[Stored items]
• • • •
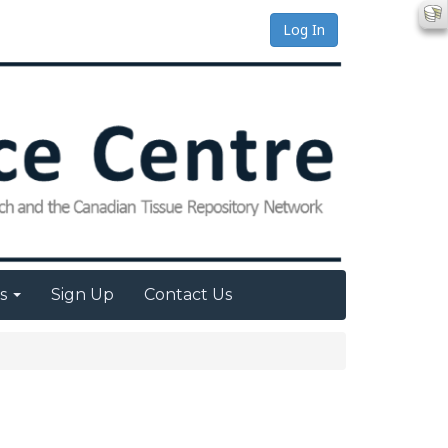
Log In
es
Sign Up
Contact Us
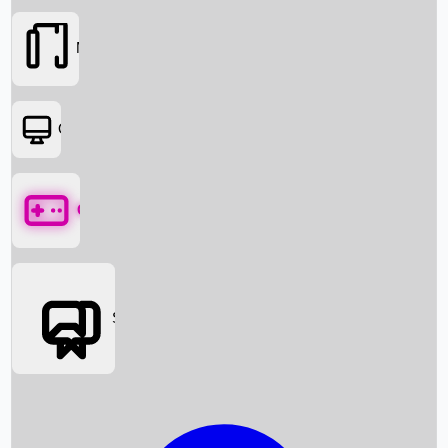
Movies
OTT
Games
Social Media
Box Office News
Box Office Collection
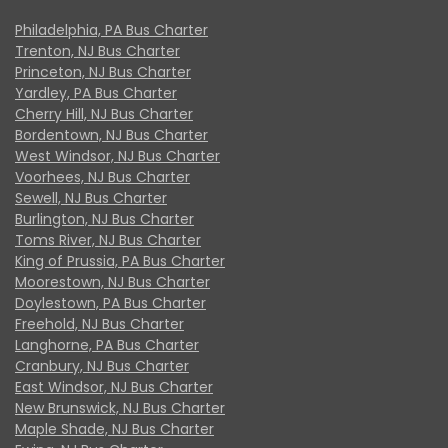
Philadelphia, PA Bus Charter
Trenton, NJ Bus Charter
Princeton, NJ Bus Charter
Yardley, PA Bus Charter
Cherry Hill, NJ Bus Charter
Bordentown, NJ Bus Charter
West Windsor, NJ Bus Charter
Voorhees, NJ Bus Charter
Sewell, NJ Bus Charter
Burlington, NJ Bus Charter
Toms River, NJ Bus Charter
King of Prussia, PA Bus Charter
Moorestown, NJ Bus Charter
Doylestown, PA Bus Charter
Freehold, NJ Bus Charter
Langhorne, PA Bus Charter
Cranbury, NJ Bus Charter
East Windsor, NJ Bus Charter
New Brunswick, NJ Bus Charter
Maple Shade, NJ Bus Charter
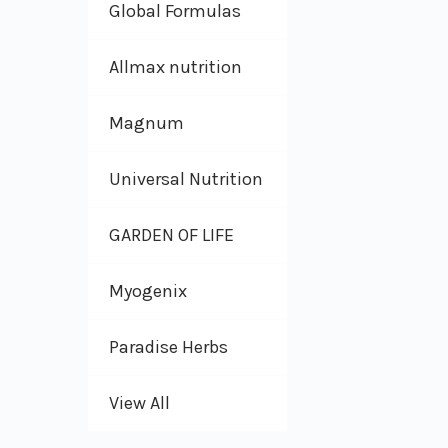
Global Formulas
Allmax nutrition
Magnum
Universal Nutrition
GARDEN OF LIFE
Myogenix
Paradise Herbs
View All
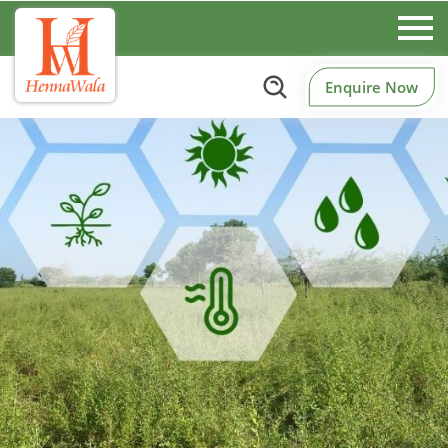
Enquire Now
• • • •
-- Task prompt --
Lines above with the string "Windsor" need to be found and copied.

-- Written response --
West Windsor, NJ Bus Charter
East Windsor, NJ Bus Charter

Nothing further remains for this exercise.